Bugün kuzenlerim arayıp Yarın adalara gidelim diye tutturdular. Sürpriz(!) kutlama yapacaklarını bildiğimden isteksizce kabul ettim. "Madem istemiyorsun niye kabul ediyorsun?" dediğinizi duyuyorum. Çünkü süslenip, fiyakalı fotoğraflar çektirip, daha sonra onları paylaşıp mutlu olacaklar. Yani benim doğum günüm bir başkasını mutlu edecek. Buna neden mani olayım? Tek sorun, bunun beni mutlu etmediğinin yıllardır farkına varamadılar.
Hiç Karşınızda bir insan konuşurken ona gülümseyip aslında onu duymadığınız oldu mu? işte doğum günlerimde sırf bu sebepten yanaklarımın acıdığını hissediyorum. Biliyorum, bu sahtecilik. Fakat kırmamak için kırılmayı tercih ederim. Klişe bir deyim vardır, 'kalabalık içinde yalnız olmak' diye. Doğum günlerimde Tam olarak bu klişenin öznesi olma şerefini yaşıyorum!
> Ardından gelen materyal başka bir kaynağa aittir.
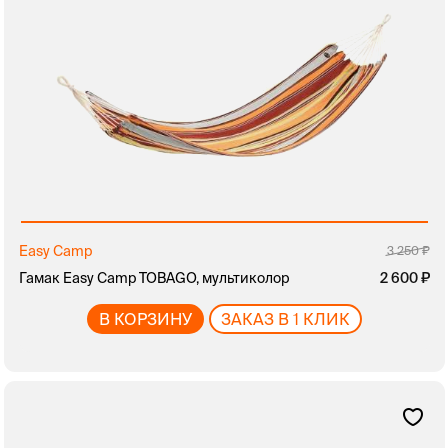
Easy Camp
3 250
Гамак Easy Camp TOBAGO, мультиколор
2 600
В КОРЗИНУ
ЗАКАЗ В 1 КЛИК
Dipnot: aşırı derecede subjektif bir entry oldu, mazur görün.
asla bitmiyen. nasıl ki eskiden olduğumuz kişiye her zaman üstten bakan bir kibirle yaklaşıyoruz işte büyümek aslında o eski olduğun kişiliğin üzerine koydukların oluyor.
kişiyi üzen bir şey olduğunda annesine sarılıp ağlayamıyorsa büyümüştür ve acı verir. annemi özlüyorum mesela. bazı anlar geliyor sarılmak istiyorum anneme.
Sabah küçük bir ameliyat geçirdim , " yok ya acımadı " diyerek çıktım ama gizli gizli canım çok yanıyor diye ağlıyorum kıyıda köşede.. büyümek tam olarak böyle bir şey sanırım.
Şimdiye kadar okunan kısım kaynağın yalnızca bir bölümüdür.